Esta simple lista de consideraciones pretende simplificar el proceso de selección de una nueva caña de la mejor manera posible.
¿De qué depende la elección?
La caña adecuada depende de las condiciones de pesca que se espera enfrentar y también de algunos gustos o estilos personales que entran a influir en el modelo. Las condiciones que afectan la elección son las siguientes:
Materiales de construcción de cañas
Las alternativas de hoy son esencialmente tres: Bambú, Fibra de Vidrio, Grafito. Las de bambú son tremendamente apreciadas por aquellos pescadores con alma de coleccionista, ya que son éstas las más finas, tradicionales, estéticas, y caras cañas que se pueden llegar a encontrar. Por supuesto, existen de diversos rangos de calidad, pero en general, las cañas de bambú son consideradas una obra de arte, por lo que son fabricadas, compradas, y utilizadas como tales. Las de fibra de vidrio son algo más livianas y aparecieron como una alternativa en su momento, pero fueron prontamente reemplazadas por las de grafito, hoy las más popularizadas, ya que son mucho más livianas y el precio es variable, pero siempre hay modelos al alcance de todos los bolsillos.
Acción de la caña
Las construcción de la caña puede determinar que ésta tenga una acción, rápida, media, o lenta. Esta acción se traduce en el tipo de lanzamiento y presentación que se puede lograr. Las cañas de acción rápida logran combatir el viento y lograr lanzamientos más largos, pero no ayudan a una presentación delicada, mientras que las de acción lenta logran el efecto contrario. Por supuesto, una de acción media ofrece un balance entre distancia y lanzamiento, versus presentación.

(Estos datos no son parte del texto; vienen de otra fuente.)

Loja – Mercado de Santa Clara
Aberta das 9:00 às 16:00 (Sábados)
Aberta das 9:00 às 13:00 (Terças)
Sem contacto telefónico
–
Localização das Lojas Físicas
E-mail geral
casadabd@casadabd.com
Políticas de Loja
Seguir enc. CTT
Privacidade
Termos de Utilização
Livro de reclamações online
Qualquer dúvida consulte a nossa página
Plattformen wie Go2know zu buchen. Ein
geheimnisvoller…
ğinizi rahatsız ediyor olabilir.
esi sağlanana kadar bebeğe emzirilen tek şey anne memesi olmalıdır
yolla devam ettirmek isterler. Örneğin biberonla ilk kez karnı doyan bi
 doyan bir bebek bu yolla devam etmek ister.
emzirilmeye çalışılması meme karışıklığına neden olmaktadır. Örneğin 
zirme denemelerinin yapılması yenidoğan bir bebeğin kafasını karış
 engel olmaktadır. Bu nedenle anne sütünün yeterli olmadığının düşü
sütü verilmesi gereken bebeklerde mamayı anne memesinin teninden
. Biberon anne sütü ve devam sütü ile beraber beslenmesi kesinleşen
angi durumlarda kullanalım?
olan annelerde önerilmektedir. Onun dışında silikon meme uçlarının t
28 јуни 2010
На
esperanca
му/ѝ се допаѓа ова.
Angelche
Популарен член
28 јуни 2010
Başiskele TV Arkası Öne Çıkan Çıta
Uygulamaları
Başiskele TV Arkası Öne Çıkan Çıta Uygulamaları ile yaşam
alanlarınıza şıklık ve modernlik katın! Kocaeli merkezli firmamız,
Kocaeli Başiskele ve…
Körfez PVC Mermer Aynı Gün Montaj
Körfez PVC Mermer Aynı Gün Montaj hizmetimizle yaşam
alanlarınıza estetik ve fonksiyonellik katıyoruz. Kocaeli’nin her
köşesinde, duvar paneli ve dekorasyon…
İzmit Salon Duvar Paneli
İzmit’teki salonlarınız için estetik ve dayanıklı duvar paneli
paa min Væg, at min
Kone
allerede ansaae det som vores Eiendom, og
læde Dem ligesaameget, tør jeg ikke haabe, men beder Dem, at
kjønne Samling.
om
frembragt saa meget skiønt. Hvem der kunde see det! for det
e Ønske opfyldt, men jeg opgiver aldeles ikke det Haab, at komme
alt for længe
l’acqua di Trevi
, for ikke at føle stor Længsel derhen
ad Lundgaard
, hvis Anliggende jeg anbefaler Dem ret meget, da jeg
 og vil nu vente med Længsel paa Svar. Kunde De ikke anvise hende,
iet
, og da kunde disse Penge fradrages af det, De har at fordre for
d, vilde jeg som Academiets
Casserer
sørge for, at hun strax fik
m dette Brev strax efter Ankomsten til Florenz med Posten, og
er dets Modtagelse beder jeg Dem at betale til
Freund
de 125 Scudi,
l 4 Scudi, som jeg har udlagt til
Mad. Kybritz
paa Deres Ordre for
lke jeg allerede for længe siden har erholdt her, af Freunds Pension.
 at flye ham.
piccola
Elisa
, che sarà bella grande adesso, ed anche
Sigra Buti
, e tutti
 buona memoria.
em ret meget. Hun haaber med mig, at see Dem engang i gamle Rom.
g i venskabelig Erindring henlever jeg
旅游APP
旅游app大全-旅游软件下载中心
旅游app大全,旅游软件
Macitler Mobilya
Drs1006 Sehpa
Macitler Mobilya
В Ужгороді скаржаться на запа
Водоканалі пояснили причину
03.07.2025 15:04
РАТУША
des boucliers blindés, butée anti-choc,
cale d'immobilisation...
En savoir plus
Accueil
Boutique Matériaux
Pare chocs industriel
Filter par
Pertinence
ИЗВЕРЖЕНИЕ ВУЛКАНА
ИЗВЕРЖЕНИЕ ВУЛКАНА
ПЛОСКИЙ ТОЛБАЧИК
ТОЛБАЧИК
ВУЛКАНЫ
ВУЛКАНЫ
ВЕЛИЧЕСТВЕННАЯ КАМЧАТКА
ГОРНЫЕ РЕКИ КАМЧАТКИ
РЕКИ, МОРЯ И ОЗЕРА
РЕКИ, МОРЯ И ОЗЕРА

¿Cómo se determina la acción de una caña? Los modelos de cañas de los fabricantes actuales son siempre claros en sus presentaciones, indicando cuáles de éstos son de qué tipo de acción, pero es posible hacer una simple prueba con la caña en mano, para determinar su tipo de acción. Tomándola firmemente del mango, realizar dos o tres rápidas flexiones. Si la caña se flecta más bien hacia la punta, es una de acción rápida. Si toda la caña se flecta, entonces es de acción lenta. Por supuesto, un grado intermedio determina cañas de acción media.
Largo de la caña
Las cañas normalmente están en un largo cercano a los 9 pies, que equivalen a poco menos de tres metros. Existen cañas más bien delicadas, de números pequeños (AFTMA #2 a #4) que pueden ser de menor largo, incluso 7 ó 7 pies y medio. Por otro lado, algunos modelos para pesca extrema, pueden superar los 10 pies (en números AFTMA #8 o más). Caso especial son las cañas Spey, diseñadas para lanzamientos a dos manos y una técnica bastante distinta, de la cual no entro en detalles en esta ocasión.
Empaque de la caña
Los modelos de cañas modernas, al menos se dividen en dos tramos, llegando algunos modelos a 7 tramos. Lo común es encontrar cañas armadas de 4 tramos. La diferencia puede no ser evidente, cuando comparamos cañas de dos a cuatro tramos, todas de la misma calibración AFTMA. La diferencia puede verse en el peso, ya que mientras más tramos tiene una caña, más pesada es y el grosor de ésta debe variar para equipararse a una del mismo calibre de menos tramos. La ventaja obvia de elegir una caña armada con más tramos es la facilidad de transporte de un tubo más corto.
Los detalles
El mango o empuñadura, el asiento del carrete, las guías o anillas para pasar la línea, los ferrules (uniones de los tramos), la punta, y la terminación general, son aspectos que pueden hablar de la calidad en la confección de la caña. Cañas más baratas normalmente recurrirán a materiales más simples, e incluso, el plástico en todo o parte de estos detalles, especialmente el asiento del carrete.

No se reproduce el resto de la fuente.